(Stored records)
[Start of section]

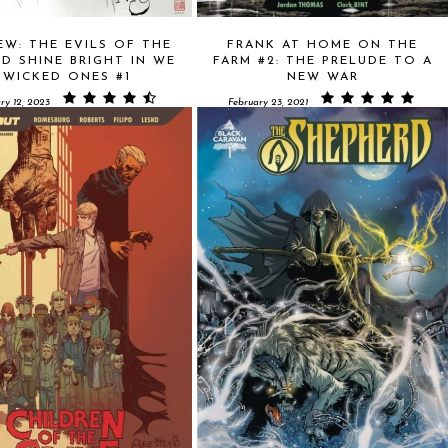
EW: THE EVILS OF THE
FRANK AT HOME ON THE
D SHINE BRIGHT IN WE
FARM #2: THE PRELUDE TO A
WICKED ONES #1
NEW WAR
ry 12, 2023
February 23, 2021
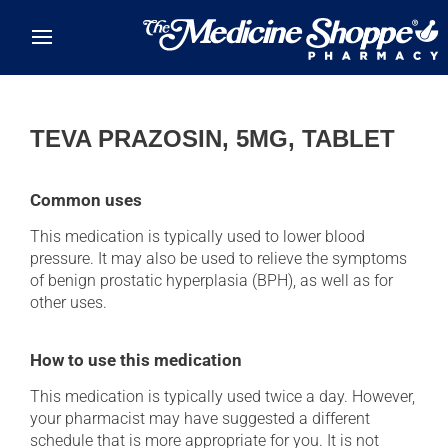
Skip to main content
TEVA PRAZOSIN, 5MG, TABLET
Common uses
This medication is typically used to lower blood
pressure. It may also be used to relieve the symptoms
of benign prostatic hyperplasia (BPH), as well as for
other uses.
How to use this medication
This medication is typically used twice a day. However,
your pharmacist may have suggested a different
schedule that is more appropriate for you. It is not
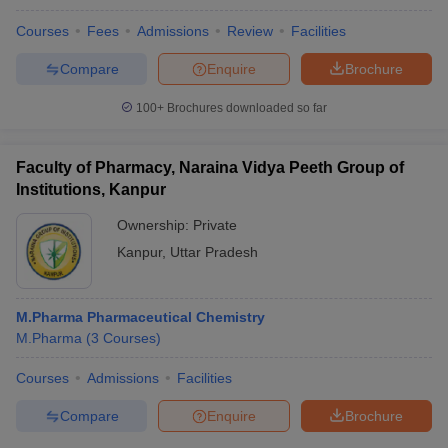
Courses
Fees
Admissions
Review
Facilities
Compare
Enquire
Brochure
100+
Brochures downloaded so far
Faculty of Pharmacy, Naraina Vidya Peeth Group of
Institutions, Kanpur
Ownership:
Private
Kanpur
,
Uttar Pradesh
M.Pharma Pharmaceutical Chemistry
M.Pharma
(
3
Courses
)
Courses
Admissions
Facilities
Compare
Enquire
Brochure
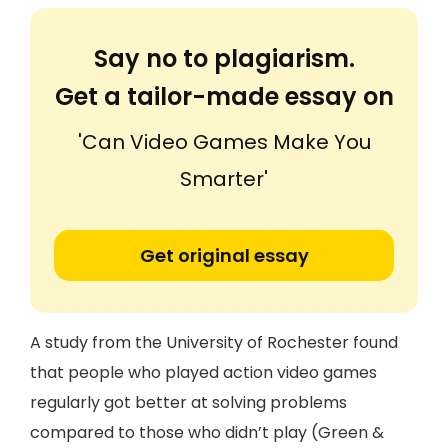
Say no to plagiarism.
Get a tailor-made essay on
'Can Video Games Make You
Smarter'
Get original essay
A study from the University of Rochester found
that people who played action video games
regularly got better at solving problems
compared to those who didn’t play (Green &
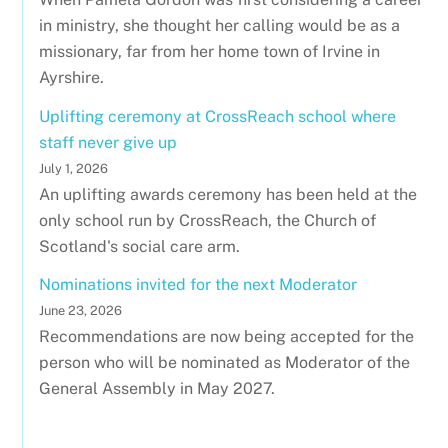
in ministry, she thought her calling would be as a
missionary, far from her home town of Irvine in
Ayrshire.
Uplifting ceremony at CrossReach school where
staff never give up
July 1, 2026
An uplifting awards ceremony has been held at the
only school run by CrossReach, the Church of
Scotland's social care arm.
Nominations invited for the next Moderator
June 23, 2026
Recommendations are now being accepted for the
person who will be nominated as Moderator of the
General Assembly in May 2027.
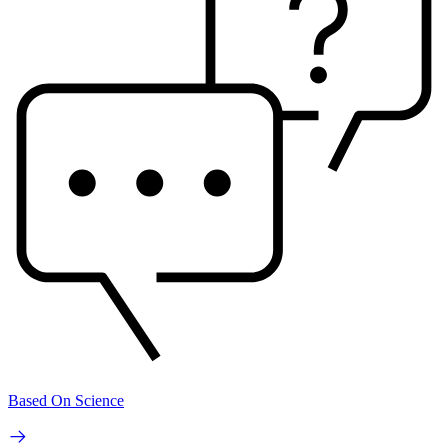
Based On Science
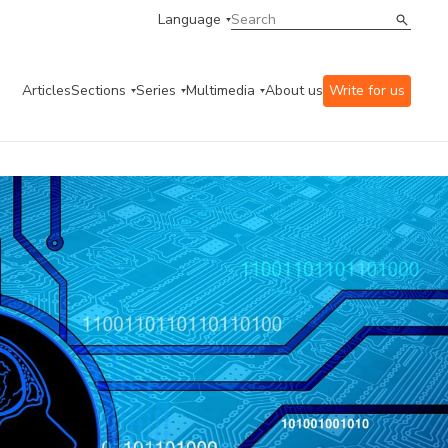
Language
Articles
Sections
Series
Multimedia
About us
Write for us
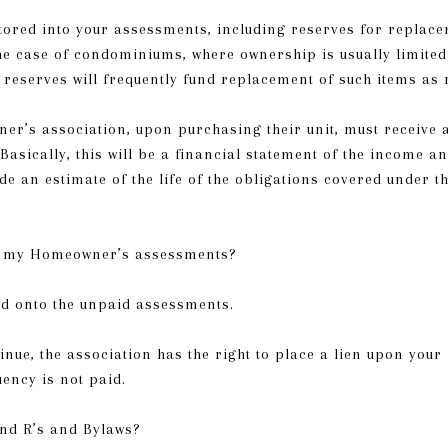
ctored into your assessments, including reserves for replace
e case of condominiums, where ownership is usually limited t
t, reserves will frequently fund replacement of such items a
r’s association, upon purchasing their unit, must receive 
Basically, this will be a financial statement of the income an
de an estimate of the life of the obligations covered under 
ay my Homeowner’s assessments?
ed onto the unpaid assessments.
nue, the association has the right to place a lien upon your
uency is not paid.
nd R’s and Bylaws?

[End of section]

EXERCISE DIRECTIONS
Retype every record as it stands. None of the pictures should appear.

EXPECTED ANSWER
EW: THE EVILS OF THE
FRANK AT HOME ON THE
D SHINE BRIGHT IN WE
FARM #2: THE PRELUDE TO A
WICKED ONES #1
NEW WAR
ry 12, 2023
February 23, 2021
Skip to main content
TEVA PRAZOSIN, 5MG, TABLET
Common uses
This medication is typically used to lower blood
pressure. It may also be used to relieve the symptoms
of benign prostatic hyperplasia (BPH), as well as for
other uses.
How to use this medication
This medication is typically used twice a day. However,
your pharmacist may have suggested a different
schedule that is more appropriate for you. It is not
Courses
Fees
Admissions
Review
Facilities
Compare
Enquire
Brochure
100+
Brochures downloaded so far
Faculty of Pharmacy, Naraina Vidya Peeth Group of
Institutions, Kanpur
Ownership:
Private
Kanpur
,
Uttar Pradesh
M.Pharma Pharmaceutical Chemistry
M.Pharma
(
3
Courses
)
Courses
Admissions
Facilities
Compare
Enquire
Brochure
Say no to plagiarism.
Get a tailor-made essay on
'Can Video Games Make You
Smarter'
Get original essay
A study from the University of Rochester found
that people who played action video games
regularly got better at solving problems
compared to those who didn’t play (Green &
in ministry, she thought her calling would be as a
missionary, far from her home town of Irvine in
Ayrshire.
Uplifting ceremony at CrossReach school where
staff never give up
July 1, 2026
An uplifting awards ceremony has been held at the
only school run by CrossReach, the Church of
Scotland's social care arm.
Nominations invited for the next Moderator
June 23, 2026
Recommendations are now being accepted for the
person who will be nominated as Moderator of the
General Assembly in May 2027.
Based On Science
Language
Articles
Sections
Series
Multimedia
About us
Write for us
ctored into your assessments, including reserves for replace
e case of condominiums, where ownership is usually limited t
t, reserves will frequently fund replacement of such items a
r’s association, upon purchasing their unit, must receive 
Basically, this will be a financial statement of the income an
de an estimate of the life of the obligations covered under 
ay my Homeowner’s assessments?
ed onto the unpaid assessments.
nue, the association has the right to place a lien upon your
uency is not paid.
nd R’s and Bylaws?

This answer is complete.